DATA RECORDS Block Start
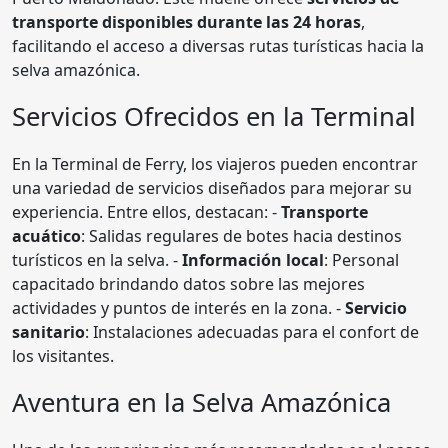
transporte disponibles durante las 24 horas
,
facilitando el acceso a diversas rutas turísticas hacia la
selva amazónica.
Servicios Ofrecidos en la Terminal
En la Terminal de Ferry, los viajeros pueden encontrar
una variedad de servicios diseñados para mejorar su
experiencia. Entre ellos, destacan: -
Transporte
acuático
: Salidas regulares de botes hacia destinos
turísticos en la selva. -
Información local
: Personal
capacitado brindando datos sobre las mejores
actividades y puntos de interés en la zona. -
Servicio
sanitario
: Instalaciones adecuadas para el confort de
los visitantes.
Aventura en la Selva Amazónica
DATA RECORDS Block End
TASK DESCRIPTION — Output the full material above exactly, leaving every picture out.

WRITTEN SOLUTION —
transporte disponibles durante las 24 horas
,
facilitando el acceso a diversas rutas turísticas hacia la
selva amazónica.
Servicios Ofrecidos en la Terminal
En la Terminal de Ferry, los viajeros pueden encontrar
una variedad de servicios diseñados para mejorar su
experiencia. Entre ellos, destacan: -
Transporte
acuático
: Salidas regulares de botes hacia destinos
turísticos en la selva. -
Información local
: Personal
capacitado brindando datos sobre las mejores
actividades y puntos de interés en la zona. -
Servicio
sanitario
: Instalaciones adecuadas para el confort de
los visitantes.
Aventura en la Selva Amazónica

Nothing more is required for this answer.